Output the entries underneath exactly as they are.

___ Source data ___

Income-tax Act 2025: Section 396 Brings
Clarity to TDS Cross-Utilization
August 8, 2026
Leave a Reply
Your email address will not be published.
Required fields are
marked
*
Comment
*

___

Response for this exercise:
Income-tax Act 2025: Section 396 Brings
Clarity to TDS Cross-Utilization
August 8, 2026
Leave a Reply
Your email address will not be published.
Required fields are
marked
*
Comment
*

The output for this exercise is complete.